Les associations de défense des droits de l’Homme et les féministes s’étaient réjouis mi-juillet de voir le Brunei, le Qatar et l'Arabie saoudite, qui jusqu'à présent n'avaient jamais envoyé de femmes aux Jeux olympiques, dépêcher tous trois une délégation féminine à Londres. Elles ont vite déchanté !

Car l'Arabie saoudite est venue avec ses propres règles dans la capitale anglaise : non mixité des épreuves pour toutes les femmes de la sélection olympique, port d'une tenue islamique et présence d'un parent proche.

Voile sur les filles !

Une des deux athlètes saoudiennes présentes à Londres, Wofjan Ali Seraj Abdulrahim Shaherkani, 16 ans, est engagée ce vendredi 3 août en judo dans la catégorie des plus de 78 kg. Le problème est que le père de la jeune fille, présent lui aussi sur les Jeux, a menacé de la retirer du tournoi si elle n'était pas autorisée à porter le voile durant son combat. Or les règlements du judo imposent à ses combattants de se présenter tête nue sur le tatami...
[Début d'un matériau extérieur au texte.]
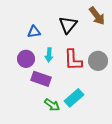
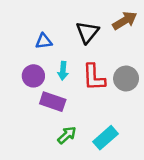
brown arrow: (97, 16) -> (125, 21), turned -84
cyan rectangle: (74, 98) -> (105, 138), moved
green arrow: (52, 105) -> (67, 135), turned -77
Dès le départ, la Fédération internationale de judo s'en est tenue à ses règles et a refusé de céder. Mais l'insistance du Comité international olympique (CIO), qui a négocié de haute lutte la présence dans la capitale anglaise de femmes saoudiennes, sans vraiment se soucier des particularités de leur sport, et du Comité olympique saoudien, a fini par payer mardi dernier.

"Nous pouvons confirmer que la Fédération [internationale] et le Comité olympique saoudien, sous l'auspice du CIO, sont parvenus à un accord selon lequel l'athlète pourra participer", a ainsi déclaré une porte-parole du CIO. La solution trouvée consiste en fait à autoriser la jeune fille "à couvrir sa tête de quelque chose qui ne compromettra pas sa sécurité."

Une décision choquante selon Murielle Dupond, l'entraîneur de l'équipe de France de judo au micro de RFI :

JO 2012 - Martine Dupond, entraîneur équipe de France Judo, s'exprime sur le voile de Shaherkani

Aucune précision n'a été donnée sur ce vêtement que pourra porter ce vendredi Wofjan Ali Seraj Abdulrahim Shaherkani lors de son combat contre la Portoricaine Melissa Mojica, à 10h33, heures locales (9h33 GMT), sur le tatami du complexe d'ExCel. On ne peut donc qu'imaginer le tableau !

Ce ne devrait pas être un voile ou un hijab, mais plutôt une capuche moulante, voir un filet ressemblant à un bonnet de bain. Une chose est sûr, c'est que ce sera l'attirail le plus décortiqué de la matinée.

Mais si la jeune judokate saoudienne venait à le perdre durant le combat, elle ne serait pas autorisée à stopper la rencontre pour le remettre, histoire de ne pas fausser la rencontre, a prévenu Jean-Louis Rougé, le président de la Fédération internationale de judo.

"Les fédérations vont tourner le dos au tatami pour protester"

Les réactions ont en tout cas été très nombreuses. L'ancienne judokate Céline Géraud s'est insurgé sur l'antenne de radio RMC Sport : "Il y a un mouvement de protestation collégiale de toutes les fédérations de judo, qui se rebellent contre cette brèche qu'on vient d'ouvrir. Au-delà des règles de sécurité, elles s'insurgent contre cette autorisation. Vendredi au moment où la Saoudienne va combattre, elles vont tourner le dos au tatami pour protester."

Selon le quotidien britannique The Telegraph, Shaherkani n'avait jamais quitté l'Arabie saoudite avant son voyage à Londres. C'est son père qui a assuré son entraînement dans la maison familialle de La Mecque. Elle serait, toujours selon le journal, ceinture bleue de judo et depuis son arrivée en Angleterre, elle aurait suivi une formation quotidienne de 90 minutes avec son père et ses frères.

Sa participation aux Jeux olympiques, la première pour une femme saoudienne, risque donc d'être très brève. Bien plus, en tous cas, que la polémique.